Example (Naive Bayes assumption):
  Symptoms are conditionally independent given disease diagnosis
  P(fever, cough | flu) = P(fever | flu) × P(cough | flu)
  
  This is usually not exactly true (fever and cough are correlated)
  but it's a useful approximation that makes computation tractable.

Example (Markov property):
  Future state depends only on current state, not history
  P(Xₜ₊₁ | X₁, X₂, ..., Xₜ) = P(Xₜ₊₁ | Xₜ)
  Used in: HMMs, reinforcement learning, time series models

Classifier Output as Conditional Probability

Python
import torch
import torch.nn as nn

# A classifier outputs P(class | input features)
class SimpleClassifier(nn.Module):
    def __init__(self, d_in, n_classes):
        super().__init__()
        self.net = nn.Sequential(
            nn.Linear(d_in, 128),
            nn.ReLU(),
            nn.Linear(128, n_classes),
        )
    
    def forward(self, x: torch.Tensor) -> torch.Tensor:
        logits = self.net(x)
        return torch.softmax(logits, dim=-1)  # P(class | x) for each class
    
    def predict_proba(self, x: torch.Tensor) -> torch.Tensor:
        with torch.no_grad():
            return self.forward(x)

# The output satisfies:
# P(class=1 | x) + P(class=2 | x) + ... + P(class=K | x) = 1
# (conditional probability sums to 1 over mutually exclusive classes)

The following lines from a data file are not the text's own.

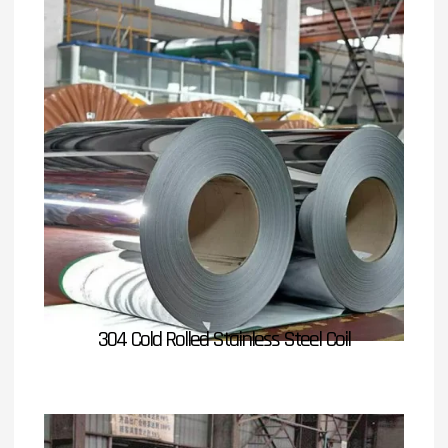
304 Cold Rolled Stainless Steel Coil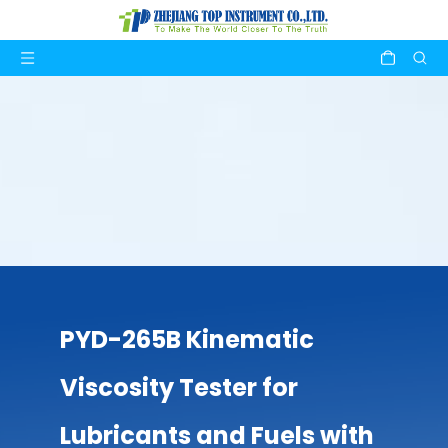
PYD-265B Kinematic
Viscosity Tester for
Lubricants and Fuels with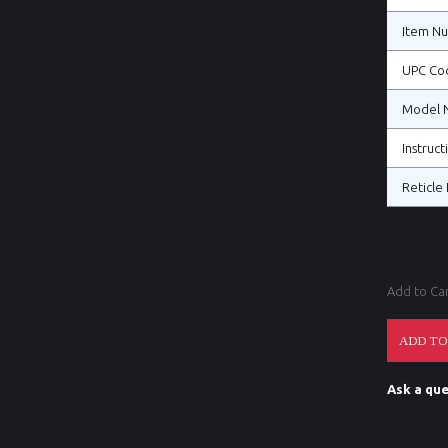
Item N
UPC Co
Model 
Instruc
Reticle 
Add to Ca
Ask a que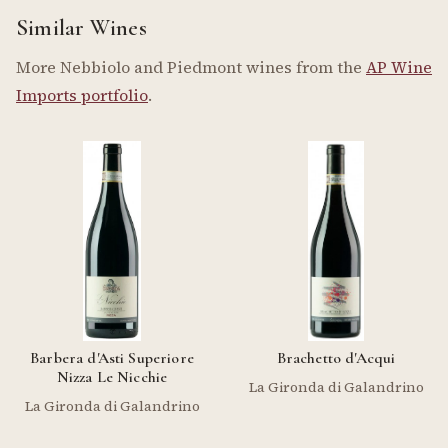
Similar Wines
More Nebbiolo and Piedmont wines from the
AP Wine
Imports portfolio
.
Barbera d'Asti Superiore
Brachetto d'Acqui
Nizza Le Nicchie
La Gironda di Galandrino
La Gironda di Galandrino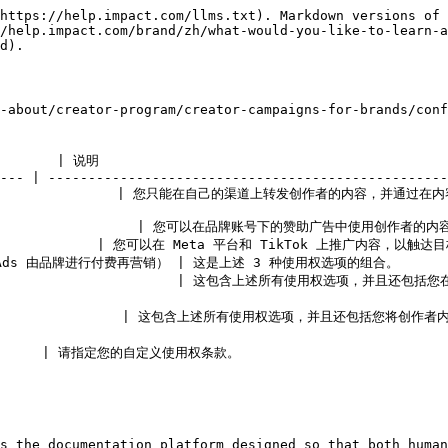
https://help.impact.com/llms.txt). Markdown versions of 
/help.impact.com/brand/zh/what-would-you-like-to-learn-a
d).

# Binary classifier threshold
def predict_with_threshold(model, x, threshold=0.5):
    prob_class1 = model(x)[:, 1]  # P(class=1 | x)
    return (prob_class1 >= threshold).int()

Interview Answer

"P(A|B) = P(A,B)/P(B) — restrict the sample space to B, then compute what fraction of those outcomes satisfy A. The multiplication rule follows directly: P(A,B) = P(A|B)×P(B). The chain rule extends this to sequences: P(X₁,...,Xₙ) = Π P(Xᵢ|X₁,...,Xᵢ₋₁) — this is the mathematical foundation of autoregressive language models. Every neural network classifier outputs a conditional probability P(y|x). Conditional independence (P(A|B,C) = P(A|C)) is the Naive Bayes assumption: given the class label, features are independent of each other — a simplification that makes inference tractable."